29 Oct Conservatives and Liberals Share the Same Human Values
In this season of political ads, it is easy to start to feel like the other side is idiotic, crazy, or even evil. But then a little voice tells us that maybe they are not bad people, perhaps just a little misguided. It looks like the data support your little voice.
In one of the most interesting TED talks last year Jonathan Haidt, professor of psychology at the University of Virginia, and author of The Righteous Mind, shows how we all (and perhaps even animals) share a common set of human values that evolved through eons of tribal development. It turns out to some degree we all want to prevent harm to others, see fairness, feel belonging in a group, have respect for authority, and appreciate purity or sanctity. The difference between liberals and conservatives lies in the how each of us personally weight each of these human values. Liberals tend to value compassion and fairness much higher than conservatives. While conservatives are more likely to value all five values about the same.
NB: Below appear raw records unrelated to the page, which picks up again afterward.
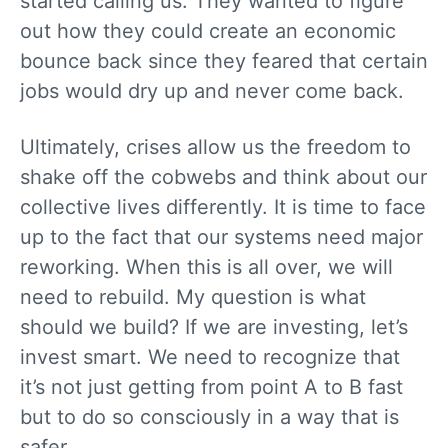
started calling us. They wanted to figure
out how they could create an economic
bounce back since they feared that certain
jobs would dry up and never come back.
Ultimately, crises allow us the freedom to
shake off the cobwebs and think about our
collective lives differently. It is time to face
up to the fact that our systems need major
reworking. When this is all over, we will
need to rebuild. My question is what
should we build? If we are investing, let’s
invest smart. We need to recognize that
it’s not just getting from point A to B fast
but to do so consciously in a way that is
safer.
This insight explains a lot of the misunderstandings between liberals and conservatives in our politically charged world. Haidt shows how the two viewpoints become self-enforcing as we choose to live in social enclaves that reinforce our value systems—almost like building our own Matrix of reality, that only shows us what we want to see.
He suggests that we can choose the blue pill to break through this matrix and have a genuine dialogue only when we are able to avoid demonizing the other side and finishes the talk with a quote from Sent-ts’an from 700 C.E.
If you want the truth to stand clear before you, never be for or against. The struggle between “for” and “against” is the mind’s worst disease.
Good advice to carry us through the election season.